In March and April 2012, Geoscience Australia acquired seabed data to assess CO2 storage potential in the Vlaming Sub-Basin, Western Australia. The survey collected 89 seabed grab samples from 43 stations, 653 km² of multibeam and backscatter data, and 6.65 km² of side-scan sonar imagery. Chirper shallow sub-bottom profile data was also acquired concurrently.
Use Cases
- Assessing seal integrity for geological CO2 storage based on seabed and deep geological feature connectivity.
- Mapping seabed geomorphology and structural discontinuities based on multibeam, backscatter, and side-scan sonar data.
- Analyzing coralline red algal (rhodolith) bed distributions based on survey data from Area 2 southwest of Rottnest Island.

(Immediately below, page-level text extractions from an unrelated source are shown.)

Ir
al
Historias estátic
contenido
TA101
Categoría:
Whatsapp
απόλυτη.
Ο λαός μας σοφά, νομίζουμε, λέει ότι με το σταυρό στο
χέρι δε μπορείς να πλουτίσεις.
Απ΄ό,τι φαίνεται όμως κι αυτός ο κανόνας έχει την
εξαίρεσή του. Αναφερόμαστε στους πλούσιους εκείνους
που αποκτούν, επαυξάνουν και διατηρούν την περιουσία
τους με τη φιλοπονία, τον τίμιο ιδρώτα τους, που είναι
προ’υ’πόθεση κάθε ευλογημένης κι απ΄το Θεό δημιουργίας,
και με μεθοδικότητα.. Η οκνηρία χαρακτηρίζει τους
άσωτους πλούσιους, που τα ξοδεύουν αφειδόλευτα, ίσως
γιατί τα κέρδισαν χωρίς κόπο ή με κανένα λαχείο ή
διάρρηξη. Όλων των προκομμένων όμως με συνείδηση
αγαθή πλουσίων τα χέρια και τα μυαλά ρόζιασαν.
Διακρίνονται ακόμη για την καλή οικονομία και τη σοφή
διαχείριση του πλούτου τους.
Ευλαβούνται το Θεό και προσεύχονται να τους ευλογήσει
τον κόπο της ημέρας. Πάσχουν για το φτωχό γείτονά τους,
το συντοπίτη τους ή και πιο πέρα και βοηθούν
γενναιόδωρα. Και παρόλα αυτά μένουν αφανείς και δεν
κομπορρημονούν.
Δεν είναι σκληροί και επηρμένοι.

- Investigating potential fluid seepage pathways based on correlations between seabed ridges, mounds, and basin geology.
Strengths
- Survey includes 89 seabed grab samples from 43 stations, providing direct physical samples.
- Data coverage includes 653 km² of multibeam and backscatter data and 6.65 km² of side-scan sonar imagery.

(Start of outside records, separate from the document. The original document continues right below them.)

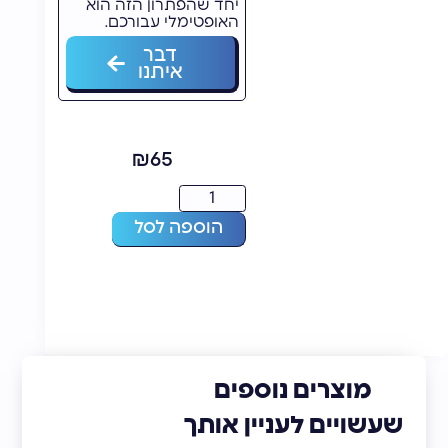
יחד שהפתרון הזה הוא
האופטימלי עבורכם.
דבר
איתנו
₪
65
הוספה לסל
מוצרים נוספים
שעשויים לעניין אותך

- Survey targeted specific geological formations (South Perth Shale seal and Gage Sandstone reservoir) for CO2 storage assessment.
Limitations
- Column-level documentation is absent; field semantics must be inferred after download.

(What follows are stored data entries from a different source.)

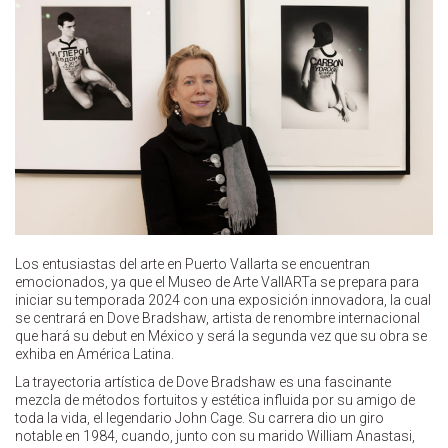
Los entusiastas del arte en Puerto Vallarta se encuentran
emocionados, ya que el Museo de Arte VallARTa se prepara para
iniciar su temporada 2024 con una exposición innovadora, la cual
se centrará en Dove Bradshaw, artista de renombre internacional
que hará su debut en México y será la segunda vez que su obra se
exhiba en América Latina.
La trayectoria artística de Dove Bradshaw es una fascinante
mezcla de métodos fortuitos y estética influida por su amigo de
toda la vida, el legendario John Cage. Su carrera dio un giro
notable en 1984, cuando, junto con su marido William Anastasi,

- Data formats are PDF and HTML, which may require extraction or conversion for quantitative analysis.
- The precise relationship between seabed features, fluid seepage, and basin geology is noted as uncertain.
Provenance
- Source
- Australian Ocean Data Network
- Collection Method
- Marine environmental survey using seabed sampling, multibeam sonar, backscatter, chirper sub-bottom profiling, and side-scan sonar.
- Time Range
- March-April 2012
- Freshness
- Last updated 2026-05-05 04:34:08.570375; freshness should be verified.
- Geography
- Vlaming Sub-Basin, Western Australia, specifically two areas on the Rottnest Shelf.